Tuesday, February 2, 2010

The Meaning of Life.

Yesterday, the Plain Dealer published an interview it recently conducted with famed Calvin & Hobbes writer, Bill Watterson. Reading it took me back to 1990 when I travelled up from Columbus to Kenyon College, my future alma mater, for commencement.

Watterson was the speaker, and to me at the time he was only known as "the guy who wrote the funny comic with the kid and the tiger."

But despite my youth at the time, I still remember the speech he gave that day. I dug up the text and included some of my favorite excerpts. I highly recommend you take a few minutes and read it in its entirety by clicking here.

Enjoy....

"At school, new ideas are thrust at you every day. Out in the world, you'll have to find the inner motivation to search for new ideas on your own. With any luck at all, you'll never need to take an idea and squeeze a punchline out of it, but as bright, creative people, you'll be called upon to generate ideas and solutions all your lives. Letting your mind play is the best way to solve problems.

For me, it's been liberating to put myself in the mind of a fictitious six year-old each day, and rediscover my own curiosity. I've been amazed at how one ideas leads to others if I allow my mind to play and wander. I know a lot about dinosaurs now, and the information has helped me out of quite a few deadlines.
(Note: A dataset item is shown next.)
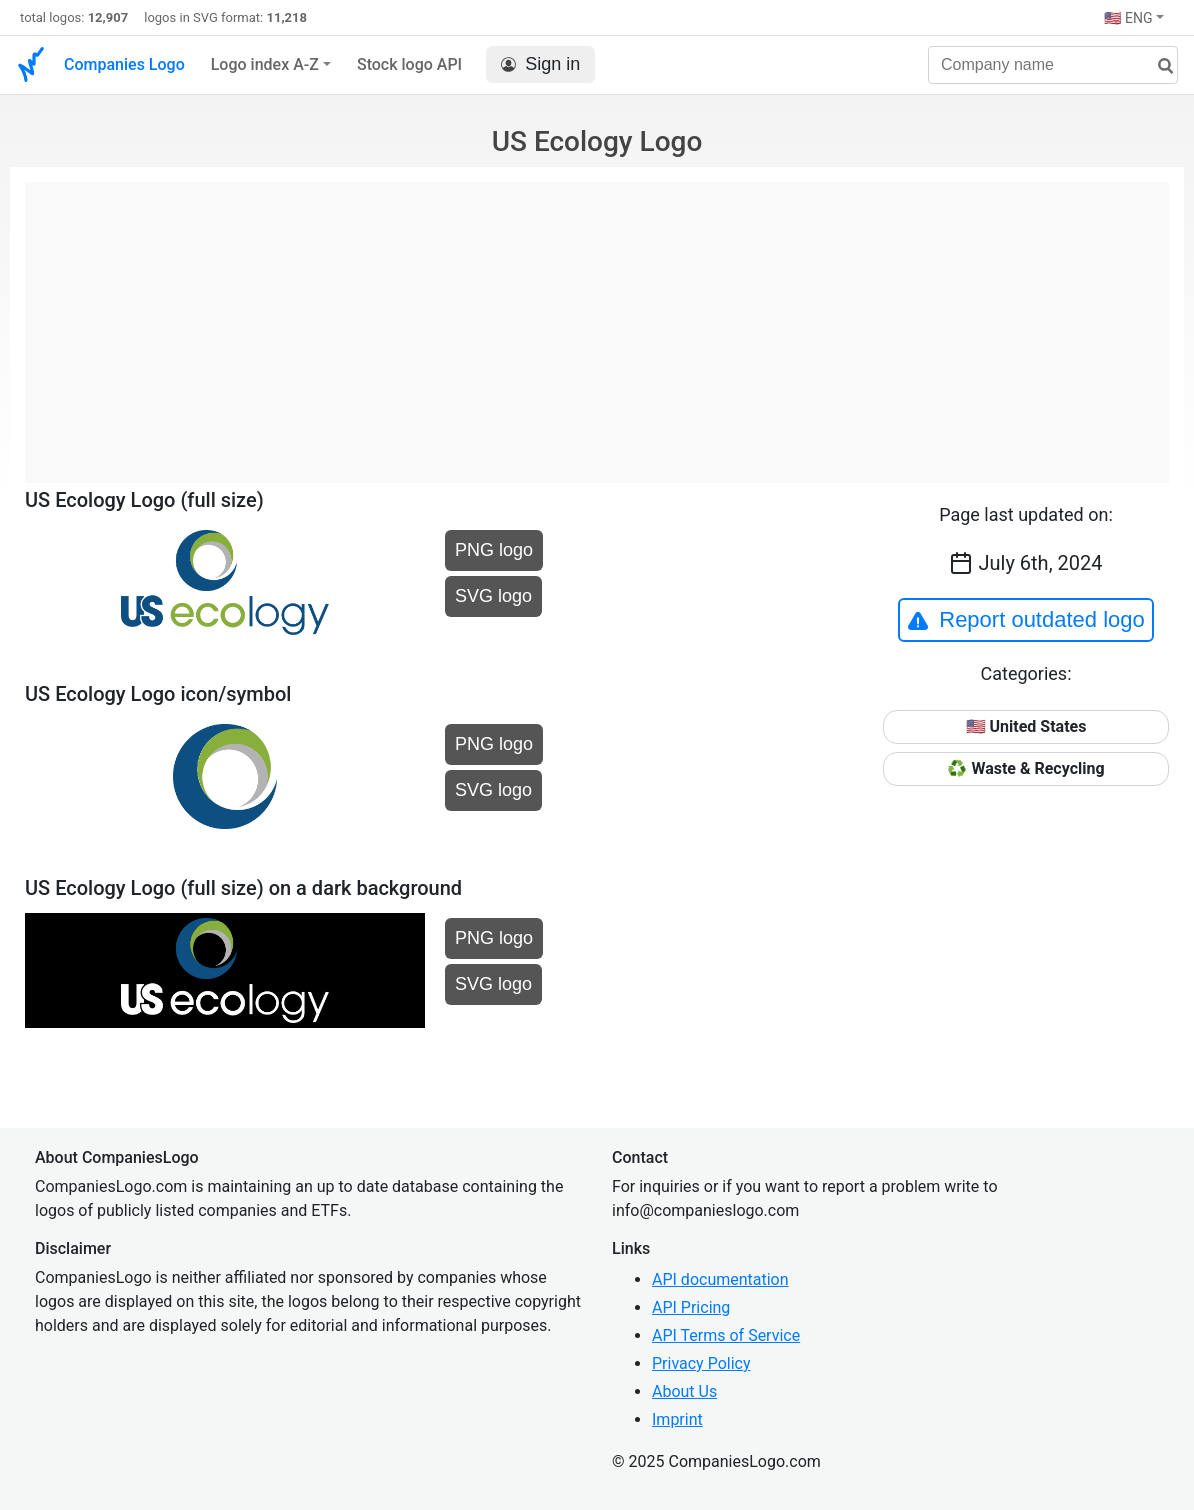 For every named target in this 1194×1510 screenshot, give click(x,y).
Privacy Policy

A playful mind is inquisitive, and learning is fun. If you indulge your natural curiosity and retain a sense of fun in new experience, I think you'll find it functions as a sort of shock absorber for the bumpy road ahead. "

[...]

"So, what's it like in the real world? Well, the food is better, but beyond that, I don't recommend it."

[...]

"Creating a life that reflects your values and satisfies your soul is a rare achievement. In a culture that relentlessly promotes avarice and excess as the good life, a person happy doing his own work is usually considered an eccentric, if not a subversive. Ambition is only understood if it's to rise to the top of some imaginary ladder of success. Someone who takes an undemanding job because it affords him the time to pursue other interests and activities is considered a flake. A person who abandons a career in order to stay home and raise children is considered not to be living up to his potential-as if a job title and salary are the sole measure of human worth.

You'll be told in a hundred ways, some subtle and some not, to keep climbing, and never be satisfied with where you are, who you are, and what you're doing. There are a million ways to sell yourself out, and I guarantee you'll hear about them.
To invent your own life's meaning is not easy, but it's still allowed, and I think you'll be happier for the trouble."

[...]

"Your preparation for the real world is not in the answers you've learned, but in the questions you've learned how to ask yourself."